Support Time Columns in Parquet Record API

Question

Support Time Columns in Parquet Record API

pacman82 opened this issue 2 years ago · 6 comments

Is your feature request related to a problem or challenge? Please describe what you are trying to do.

As the author of the upstream odbc2parquet I would like for parquet to support writing Time columns with MicroSeconds precision, so I can offer more precise types to my users. This is especially helpful if odbc2parquet is used as part of a data pipeline in which the next steps relies on legacy converted types, since these do not have pendant for NanoSeconds precision.

Currently if I try to write a column of that type parquet emits a panic.

not implemented: Conversion for physical type INT64, converted type TIME_MICROS, value 334000000

Describe the solution you'd like

If I am not mistaken the interface should just be analogous to writing Time columns with NanoSeconds precision.

Describe alternatives you've considered

Lacking support in the parquet crate, I am unlikely to offer that improvement.

Additional context

Here is the original issue that triggered support for Time in odbc2parquet: pacman82/odbc2parquet#285
Sadly so far I can only offer it with Nanoseconds precision.

Answer 1 · 2022-12-18T20:00:27.000Z

The record API does not appear to support time types at all - https://docs.rs/parquet/latest/parquet/record/enum.Field.html

As a workaround I would suggest using either the arrow APIs or lower-level writer APIs as they support this and are more actively maintained. Otherwise I would also be happy to review a PR adding support for this, but am unlikely to have time to work on this myself.
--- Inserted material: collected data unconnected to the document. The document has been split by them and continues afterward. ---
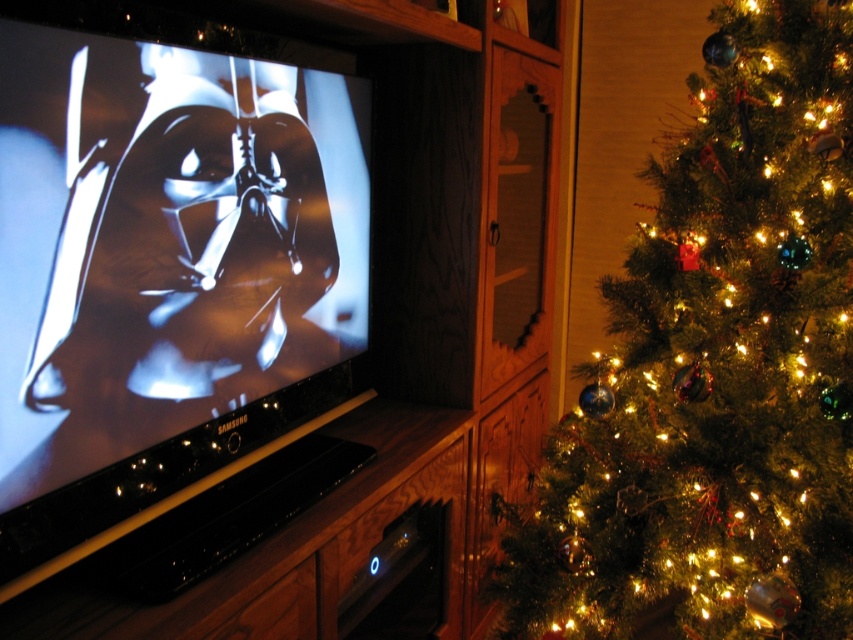 You are planning to place a new rectangular TV stand that is 1.5 meters wide. You want to place it where the black glossy entertainment center at center currently is. Considering the space, will the new TV stand fit if the green matte christmas tree at right is still in its current position?

The black glossy entertainment center at center is wider than the green matte christmas tree at right. Since the new TV stand is 1.5 meters wide, and the existing entertainment center is already wider than the tree, the new stand should fit in the same space without interfering with the tree.

You are standing in front of the television and want to walk towards the Christmas tree. Which direction should you move to reach the green matte christmas tree at right from the black glossy entertainment center at center?

You should move to the right from the black glossy entertainment center at center to reach the green matte christmas tree at right since the entertainment center is to the left of the Christmas tree.

You are standing in front of the TV and want to place a small decoration exactly at point (x=270, y=316). Which object should you place it on?

The point (x=270, y=316) is on the black glossy entertainment center at center, so you should place the decoration there. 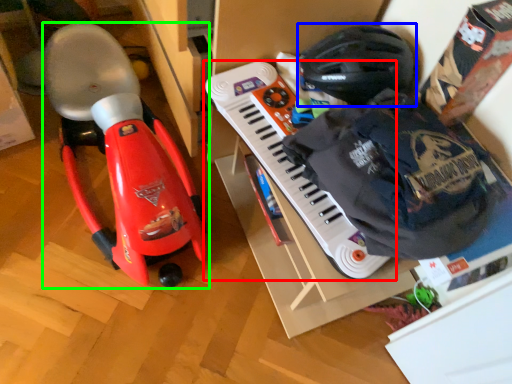 Question: Which object is positioned farthest from musical keyboard (highlighted by a red box)? Select from helmet (highlighted by a blue box) and toy (highlighted by a green box).

Choices:
 (A) helmet
 (B) toy

Answer: (B) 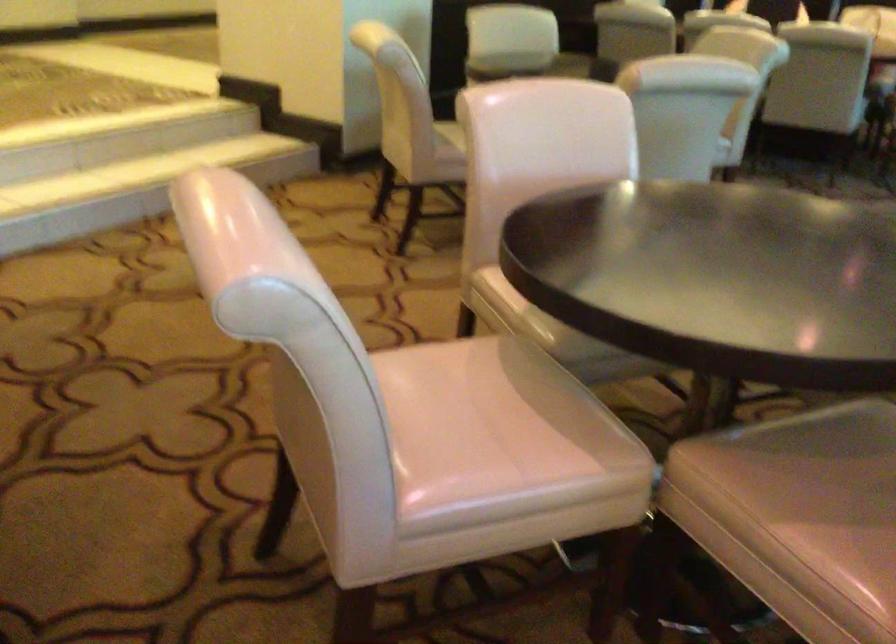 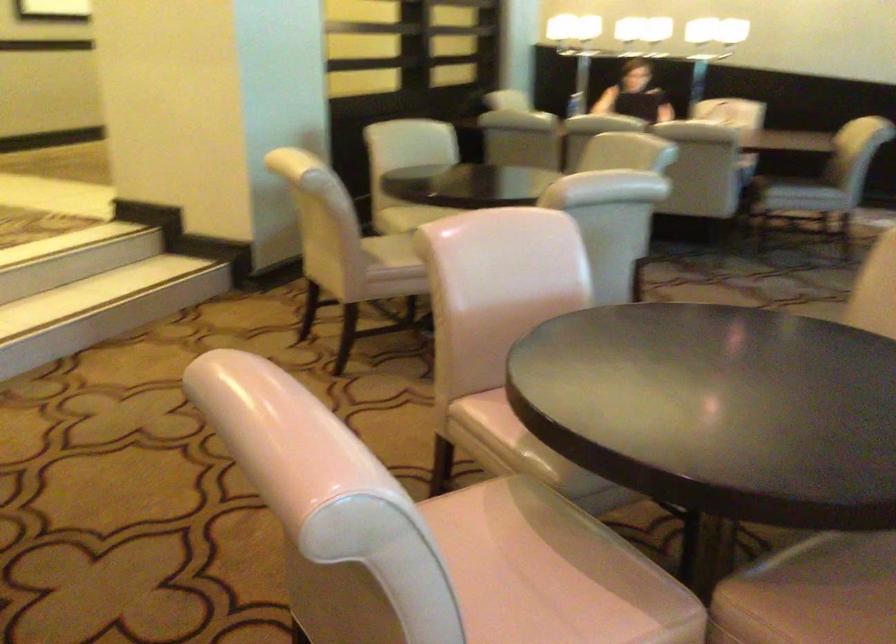 Question: The camera is either moving clockwise (left) or counter-clockwise (right) around the object. The first image is from the beginning of the video and the second image is from the end. Is the camera moving left or right when shooting the video?

Choices:
 (A) Left
 (B) Right

Answer: (A) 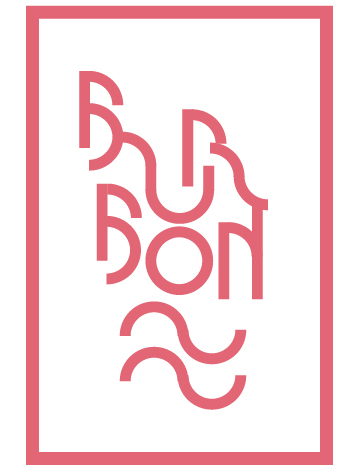 This screenshot has width=341, height=471. I want to click on art, so click(x=214, y=337). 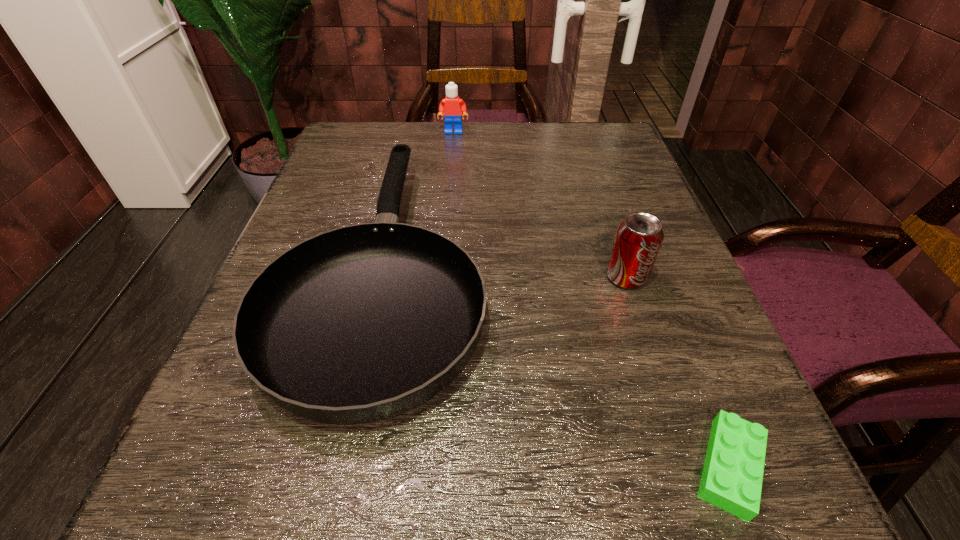 Locate an element on the screen. Image resolution: width=960 pixels, height=540 pixels. free space located at the end of the handle of the frying pan is located at coordinates (414, 135).

At what (x,y) coordinates should I click in order to perform the action: click on free space located on the left of the shorter Lego. Please return your answer as a coordinate pair (x, y). Looking at the image, I should click on (355, 467).

Locate an element on the screen. The image size is (960, 540). Lego present at the far edge is located at coordinates (452, 106).

Where is `frying pan that is at the far edge`? Image resolution: width=960 pixels, height=540 pixels. frying pan that is at the far edge is located at coordinates (365, 322).

In order to click on object at the near edge in this screenshot , I will do `click(732, 475)`.

I want to click on object at the left edge, so click(365, 322).

Where is `soda can at the right edge`? The width and height of the screenshot is (960, 540). soda can at the right edge is located at coordinates (638, 239).

Locate an element on the screen. This screenshot has width=960, height=540. Lego situated at the right edge is located at coordinates (732, 475).

Find the location of a particular element. The image size is (960, 540). object that is positioned at the far left corner is located at coordinates (365, 322).

At what (x,y) coordinates should I click in order to perform the action: click on object located at the near right corner. Please return your answer as a coordinate pair (x, y). The width and height of the screenshot is (960, 540). Looking at the image, I should click on (732, 475). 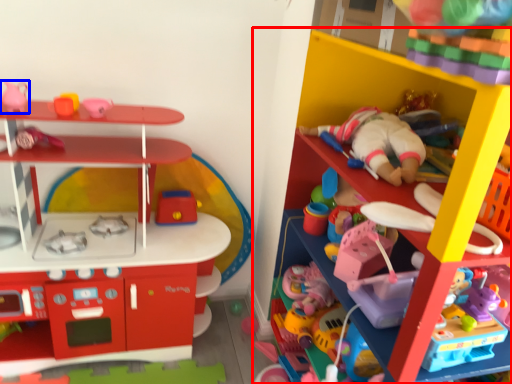 Question: Which object appears closest to the camera in this image, shelf (highlighted by a red box) or toy (highlighted by a blue box)?

Choices:
 (A) shelf
 (B) toy

Answer: (A) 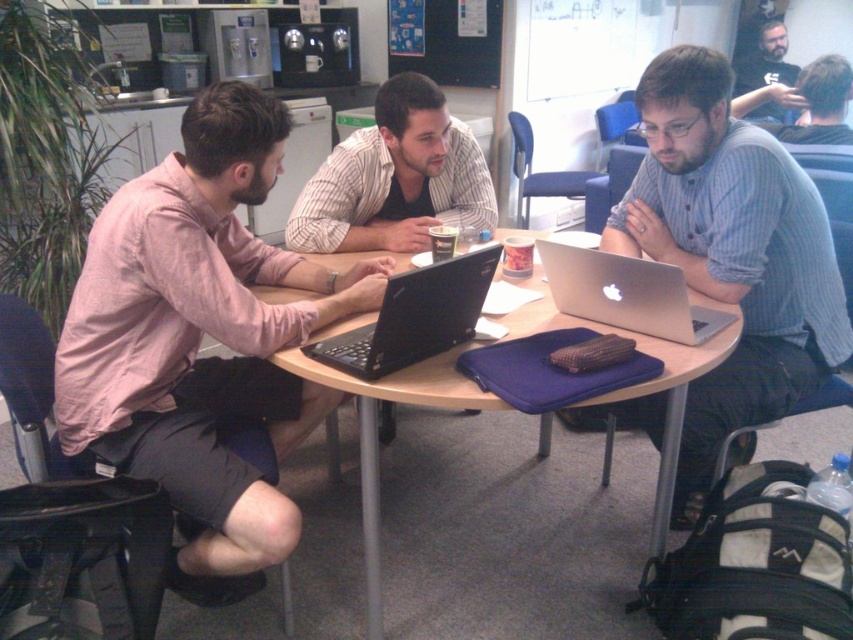 Question: Which object is positioned farthest from the silver metallic laptop at center?

Choices:
 (A) pink shirt at left
 (B) striped shirt at center
 (C) black matte shirt at upper right

Answer: (C)

Question: Which point is closer to the camera taking this photo?

Choices:
 (A) (219, 410)
 (B) (654, 529)
 (C) (778, 35)

Answer: (A)

Question: Is matte black laptop at center wider than silver metallic laptop at center?

Choices:
 (A) yes
 (B) no

Answer: (A)

Question: Is blue striped shirt at center further to camera compared to black matte shirt at upper right?

Choices:
 (A) yes
 (B) no

Answer: (B)

Question: Is blue striped shirt at center positioned before striped shirt at center?

Choices:
 (A) yes
 (B) no

Answer: (A)

Question: Which object is positioned closest to the silver metallic laptop at center?

Choices:
 (A) black matte laptop at center
 (B) blue striped shirt at center

Answer: (B) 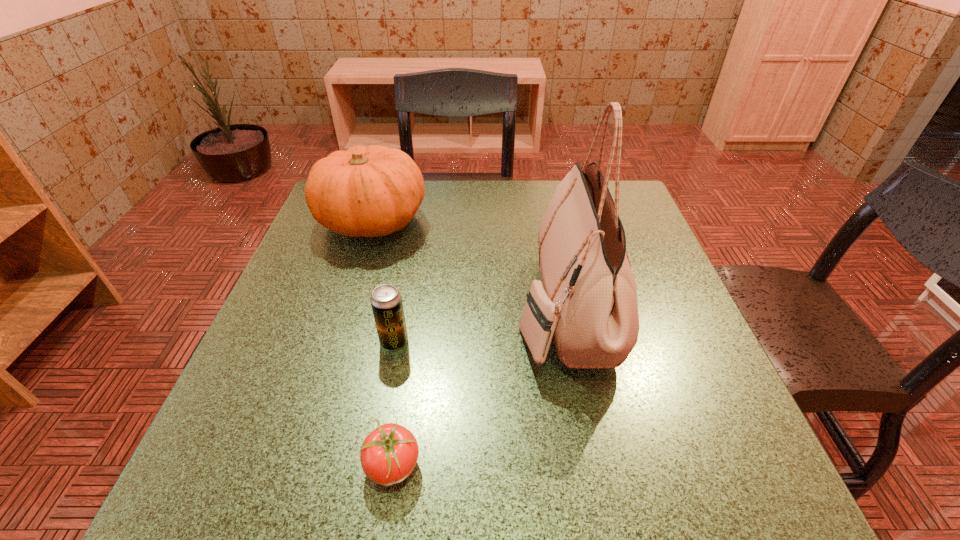 Locate an element on the screen. the rightmost object is located at coordinates (586, 300).

I want to click on handbag, so click(586, 300).

I want to click on the second tallest object, so click(x=373, y=191).

Find the location of a particular element. beer can is located at coordinates (386, 301).

In order to click on tomato in this screenshot , I will do `click(388, 455)`.

Where is `the nearest object`? This screenshot has width=960, height=540. the nearest object is located at coordinates (388, 455).

Locate an element on the screen. The height and width of the screenshot is (540, 960). free region located 0.090m on the side of the rightmost object with the attached pouch is located at coordinates (472, 307).

I want to click on vacant space positioned on the side of the rightmost object with the attached pouch, so click(482, 307).

You are a GUI agent. You are given a task and a screenshot of the screen. Output one action in this format:
    pyautogui.click(x=<x>, y=<y>)
    Task: Click on the vacant space located 0.120m on the side of the rightmost object with the attached pouch
    
    Given the screenshot: What is the action you would take?
    pyautogui.click(x=457, y=307)

I want to click on blank area located on the front of the pumpkin, so click(x=354, y=278). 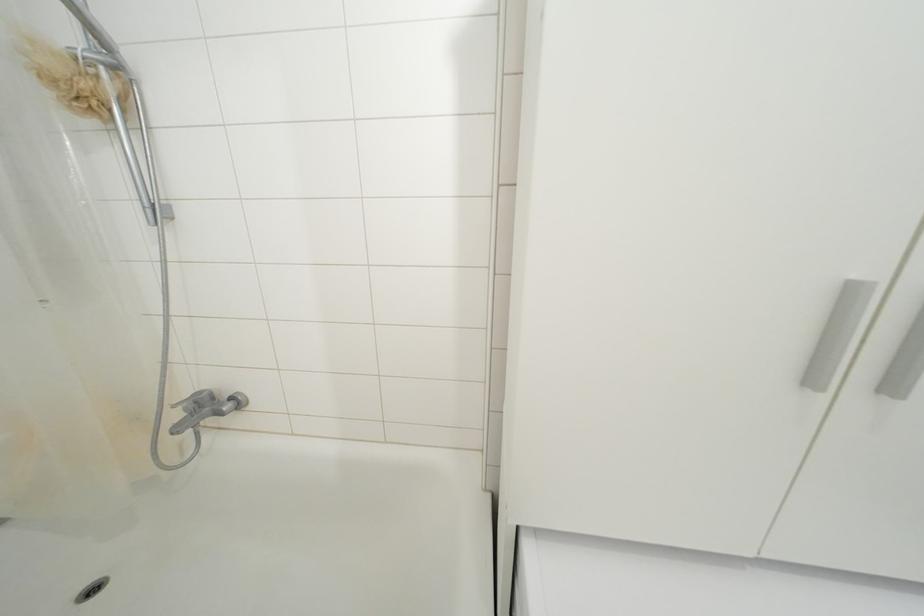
Answer 2 · 2022-12-19T10:51:37.000Z

Hello @tustvold ,

I would suggest using either the arrow APIs or lower-level writer API

I do not use the record API, but am using the lower-level writer API, as returned by:

Int64Type::get_column_writer_mut(column_writer).unwrap();
// ...
cw.write_batch(values, Some(def_levels), None)?;

Answer 3 · 2022-12-19T14:33:24.000Z

Do you have a reproducer, the following works correctly

#[test]
fn test_time() {
    let schema = Arc::new(
        types::Type::group_type_builder("schema")
            .with_fields(&mut vec![Arc::new(
                types::Type::primitive_type_builder("col1", Type::INT64)
                    .with_repetition(Repetition::REQUIRED)
                    .with_converted_type(ConvertedType::TIME_MICROS)
                    .build()
                    .unwrap(),
            )])
            .build()
            .unwrap(),
    );

    let mut out = Vec::with_capacity(1024);
    let props = Arc::new(WriterProperties::builder().build());
    let mut writer = SerializedFileWriter::new(&mut out, schema, props).unwrap();

    let mut row_group = writer.next_row_group().unwrap();
    let mut column = row_group.next_column().unwrap().unwrap();
    column
        .typed::<Int64Type>()
        .write_batch(&[1, 2, 3], None, None)
        .unwrap();
    column.close().unwrap();
    row_group.close().unwrap();

    writer.close().unwrap();
}

not implemented: Conversion for physical type INT64, converted type TIME_MICROS, value 334000000

This error originates from the Field::convert_ methods, found here which are only used by the record API

Answer 4 · 2022-12-20T17:35:59.000Z

Hello @tustvold ,

thanks for your response. I apologize, for stating previously that I did not use the record API. While the production code of odbc2parquet does not it uses parquet-read in its integration tests which throws the error. I am sorry for the time you had to spend chasing this down.

Best, Markus

Answer 5 · 2022-12-20T17:42:47.000Z

No worries at all, glad we got to the bottom of it 👍

Answer 6 · 2022-12-20T18:59:29.000Z

Thank you a lot and a merry Christmas!